I’m pulling data from the cfbd-python library for this post. If you like college football, this API is a must for your data analysis. A note on the API: you must sign up for an API key in order to use this it. It is very easy to get one and it is generally sent out very quickly after you sign up. I have a cell block hidden below my imports that configures my API key so I can make requests, so you will not be able to replicate my code simply from copying and pasting.
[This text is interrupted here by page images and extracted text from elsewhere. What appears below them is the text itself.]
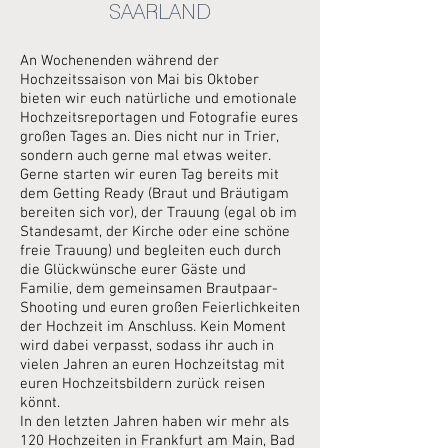
SAARLAND
An Wochenenden während der
Hochzeitssaison von Mai bis Oktober
bieten wir euch natürliche und emotionale
Hochzeitsreportagen und Fotografie eures
großen Tages an. Dies nicht nur in Trier,
sondern auch gerne mal etwas weiter.
Gerne starten wir euren Tag bereits mit
dem Getting Ready (Braut und Bräutigam
bereiten sich vor), der Trauung (egal ob im
Standesamt, der Kirche oder eine schöne
freie Trauung) und begleiten euch durch
die Glückwünsche eurer Gäste und
Familie, dem gemeinsamen Brautpaar-
Shooting und euren großen Feierlichkeiten
der Hochzeit im Anschluss. Kein Moment
wird dabei verpasst, sodass ihr auch in
vielen Jahren an euren Hochzeitstag mit
euren Hochzeitsbildern zurück reisen
könnt.
In den letzten Jahren haben wir mehr als
120 Hochzeiten in Frankfurt am Main, Bad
Follow the documentation to configure your API and you’ll be golden.

import cfbd
from cfbd.rest import ApiException
from cfbd.models.team_record import TeamRecord
import pandas as pd
from pandas import json_normalize
import matplotlib.pyplot as plt
from matplotlib.offsetbox import OffsetImage, AnnotationBbox
import numpy as np
import seaborn as sns

client = cfbd.ApiClient(configuration)

teams_api = cfbd.TeamsApi(client)
players_api = cfbd.PlayersApi(client)
games_api = cfbd.GamesApi(client)
players_api = cfbd.PlayersApi(client)

records_response = []
transfer_response = []

try:
    teams_response = teams_api.get_fbs_teams() # Get a list of all FBS teams
    for year in range(2021, 2025): # Get data for 2021-2024
        records_response += games_api.get_records(year=year) # Team records
        transfer_response += players_api.get_transfer_portal(year=year) # Transfer players
except ApiException as e:
    print("Exception when calling StatsApi->get_stats_seasons: %s\n" % e)
    print("Status code: %s" % e.status)

# Data response comes as object, we need to convert them to dictionaries
team_dicts = [vars(team) for team in teams_response]
teams_df = pd.DataFrame(team_dicts)

records_dicts = [vars(record) for record in records_response]
records_df = pd.DataFrame(records_dicts)


transfer_dicts = [vars(transfer) for transfer in transfer_response]
transfer_df = pd.DataFrame(transfer_dicts)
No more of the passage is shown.